Hi, I was thinking about a two-phase protocol where you advertise details of the transaction you want relayed, then the relayers acknowledge it, then you choose one of those to send the full transaction to.
The 1/n times profitable is worse than 1/n if you consider failure penalties, if you submit a transaction you pay Gas upon failure - inflicting a penalty upon any relayer. So if, from each transaction you relay, you only make enough to cover that transaction and an additional 10%, but another transaction you relay fails because somebody else relayed it, then you're losing money by relaying duplicate transactions.
With the 'advertise/acknowledge/confirm' pattern a malicious actor can still cause relayers to submit duplicate transactions (at their loss), by not adhering to the protocol. Can you think of any ways around that, or would that be a good compromise in the interim?
In order to avoid a malicious actor from causing the 'honest' others to lose money by, while adhering to the protocol, picking multiple people to offer their transaction to, is to have the honest ones communicate with each other about which of them has been picked.
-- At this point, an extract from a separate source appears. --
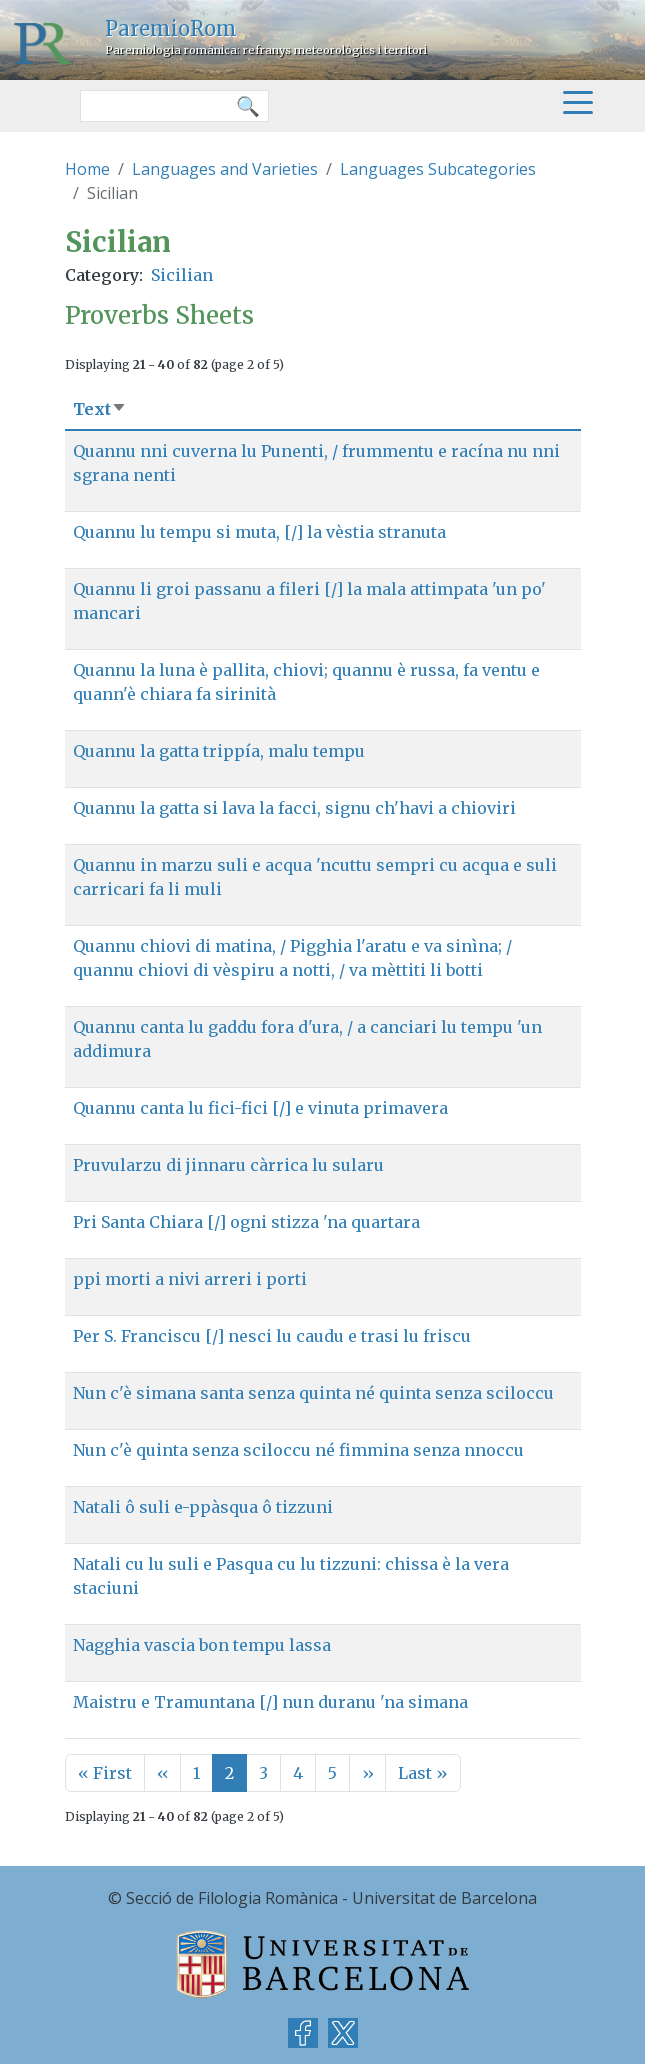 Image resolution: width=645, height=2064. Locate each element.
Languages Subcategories (438, 169)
If there it as least one other honest player who, upon being picked to broadcast a transaction, relays that information to other players, then the malicious actors ability to deceive multiple people depends on at least one of them being honest.
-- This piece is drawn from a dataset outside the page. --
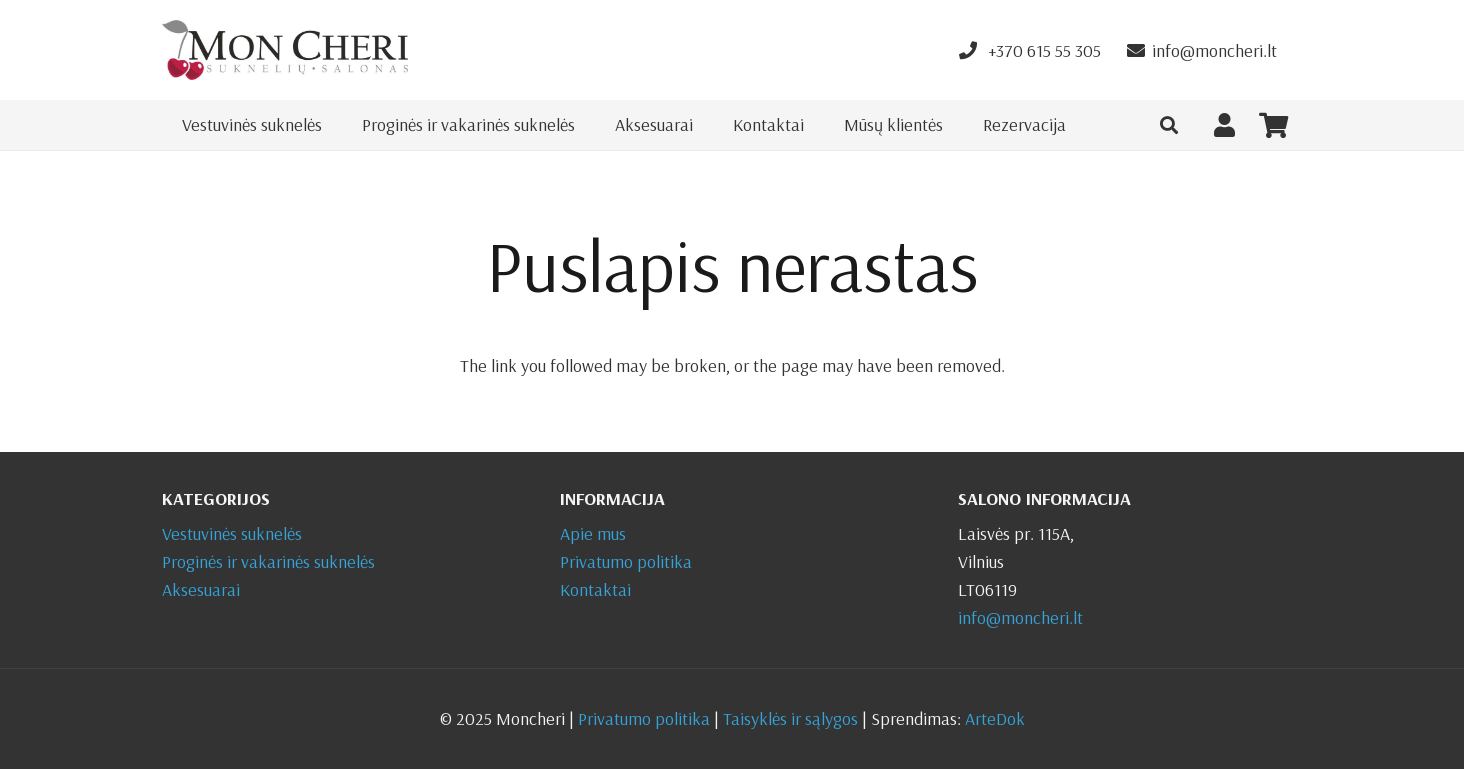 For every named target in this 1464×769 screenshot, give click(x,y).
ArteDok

So, with the protocol for transaction relay:
- Alice broadcasts she wants to relay transaction X
- Bob and Charlie acknowledge that they can reveal that transaction
- Alice picks one, say Bob, and acknowledges to Bob that he has been picked
- Bob broadcasts to everybody, including Charlie, that he has been picked for that transaction
If Bob is malicious doesn't broadcast Alice's acknowledgement then Charlie will lose out.
If Alice is malicious and acknowledges both transactions, but either Bob or Charlie are honest, then neither will lose out.
If [Evil] Eve acknowledges all transactions that she's picked for but doesn't submit it, then Alice will lose out.
If [Evil] Eve is malicious and doesn't acknowledge that she's been picked but does submit it then Alice or Bob may lose out if their gas price is lower, otherwise Eve will lose out.
I think it would be worth spending more time thinking about how this works together with the priority queue of the mempool vs gas price, because I think it's close to a zero-sum game if we can account for some other factors:
- reputation, if Bob has made 1000 successful transaction relays, he's more trustworthy than somebody who's made 0 successful transactions. But I think somebody with 500 is just as trustworthy as somebody with 1000 or even 2000 (they must have equal financial incentive), so maybe logarithmic scoring of some sort.